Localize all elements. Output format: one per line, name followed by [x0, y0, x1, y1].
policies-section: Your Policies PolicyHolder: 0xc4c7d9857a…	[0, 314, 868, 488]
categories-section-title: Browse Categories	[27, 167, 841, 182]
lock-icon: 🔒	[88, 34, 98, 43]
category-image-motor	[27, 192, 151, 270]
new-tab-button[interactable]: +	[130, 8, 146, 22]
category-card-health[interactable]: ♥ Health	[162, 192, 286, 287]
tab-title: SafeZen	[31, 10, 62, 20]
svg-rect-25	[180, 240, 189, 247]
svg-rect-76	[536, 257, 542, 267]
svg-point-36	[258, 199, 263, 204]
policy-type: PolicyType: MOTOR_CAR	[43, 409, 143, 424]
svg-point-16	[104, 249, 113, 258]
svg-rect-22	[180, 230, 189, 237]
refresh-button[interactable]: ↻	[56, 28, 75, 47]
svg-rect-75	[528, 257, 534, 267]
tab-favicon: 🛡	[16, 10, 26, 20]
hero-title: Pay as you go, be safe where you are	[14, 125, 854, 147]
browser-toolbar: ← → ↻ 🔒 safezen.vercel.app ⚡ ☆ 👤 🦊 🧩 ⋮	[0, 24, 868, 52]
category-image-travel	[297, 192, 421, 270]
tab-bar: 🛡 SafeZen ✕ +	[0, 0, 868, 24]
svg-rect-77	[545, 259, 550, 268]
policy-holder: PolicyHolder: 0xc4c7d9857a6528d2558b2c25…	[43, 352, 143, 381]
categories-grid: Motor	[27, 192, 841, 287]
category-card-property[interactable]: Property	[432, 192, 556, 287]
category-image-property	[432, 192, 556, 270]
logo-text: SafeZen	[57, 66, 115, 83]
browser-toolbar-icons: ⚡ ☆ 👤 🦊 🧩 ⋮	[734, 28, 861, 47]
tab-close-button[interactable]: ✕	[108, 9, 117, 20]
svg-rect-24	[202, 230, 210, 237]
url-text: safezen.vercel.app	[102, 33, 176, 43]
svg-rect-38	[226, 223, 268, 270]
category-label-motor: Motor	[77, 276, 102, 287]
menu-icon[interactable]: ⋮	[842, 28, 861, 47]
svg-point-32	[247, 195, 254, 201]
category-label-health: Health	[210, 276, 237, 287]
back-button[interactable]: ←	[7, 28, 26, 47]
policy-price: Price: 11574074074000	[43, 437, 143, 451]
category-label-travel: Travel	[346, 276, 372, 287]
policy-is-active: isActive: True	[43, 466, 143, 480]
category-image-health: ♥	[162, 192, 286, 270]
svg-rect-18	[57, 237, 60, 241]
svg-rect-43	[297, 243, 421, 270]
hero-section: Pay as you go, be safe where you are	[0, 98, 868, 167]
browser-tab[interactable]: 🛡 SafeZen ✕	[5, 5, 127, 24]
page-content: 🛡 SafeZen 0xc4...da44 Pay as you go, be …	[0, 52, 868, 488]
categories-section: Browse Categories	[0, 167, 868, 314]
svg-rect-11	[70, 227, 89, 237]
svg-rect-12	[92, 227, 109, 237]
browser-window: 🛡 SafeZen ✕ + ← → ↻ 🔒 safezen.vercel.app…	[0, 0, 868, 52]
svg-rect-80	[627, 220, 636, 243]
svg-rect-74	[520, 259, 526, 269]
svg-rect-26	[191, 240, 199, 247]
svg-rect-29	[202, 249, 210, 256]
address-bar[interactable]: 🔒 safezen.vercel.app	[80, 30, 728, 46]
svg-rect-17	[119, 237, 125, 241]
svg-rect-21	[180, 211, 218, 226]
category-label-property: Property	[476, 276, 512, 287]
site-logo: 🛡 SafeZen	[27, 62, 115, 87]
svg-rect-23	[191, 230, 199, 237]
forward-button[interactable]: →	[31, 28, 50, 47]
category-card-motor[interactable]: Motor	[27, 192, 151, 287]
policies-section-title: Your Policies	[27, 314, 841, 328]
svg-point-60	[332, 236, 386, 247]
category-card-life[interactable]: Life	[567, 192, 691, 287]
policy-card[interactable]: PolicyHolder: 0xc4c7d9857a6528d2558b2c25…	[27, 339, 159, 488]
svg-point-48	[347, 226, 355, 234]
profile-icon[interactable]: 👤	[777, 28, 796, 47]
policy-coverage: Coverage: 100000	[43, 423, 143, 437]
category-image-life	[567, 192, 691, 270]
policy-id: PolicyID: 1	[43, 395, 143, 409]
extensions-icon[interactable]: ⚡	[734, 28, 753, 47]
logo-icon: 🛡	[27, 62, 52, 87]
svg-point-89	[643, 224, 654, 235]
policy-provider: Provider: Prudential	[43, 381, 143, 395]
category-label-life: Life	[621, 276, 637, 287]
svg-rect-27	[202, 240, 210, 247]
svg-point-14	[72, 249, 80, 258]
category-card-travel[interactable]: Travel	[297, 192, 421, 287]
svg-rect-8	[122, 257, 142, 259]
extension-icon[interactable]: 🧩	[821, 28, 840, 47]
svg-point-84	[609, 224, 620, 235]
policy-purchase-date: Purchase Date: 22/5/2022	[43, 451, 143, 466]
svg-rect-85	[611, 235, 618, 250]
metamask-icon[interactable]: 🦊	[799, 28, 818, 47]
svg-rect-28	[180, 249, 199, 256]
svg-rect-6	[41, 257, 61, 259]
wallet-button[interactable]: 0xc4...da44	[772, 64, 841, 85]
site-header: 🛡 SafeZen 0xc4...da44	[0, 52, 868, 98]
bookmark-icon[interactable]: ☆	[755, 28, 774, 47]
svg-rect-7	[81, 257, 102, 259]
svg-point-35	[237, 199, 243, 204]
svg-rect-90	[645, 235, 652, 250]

::::::::::

→ **Work request**
Return all lines of the material that have "property" in them.

→ **Answer area**
category-card-property[interactable]: Property	[432, 192, 556, 287]
category-image-property	[432, 192, 556, 270]
category-label-property: Property	[476, 276, 512, 287]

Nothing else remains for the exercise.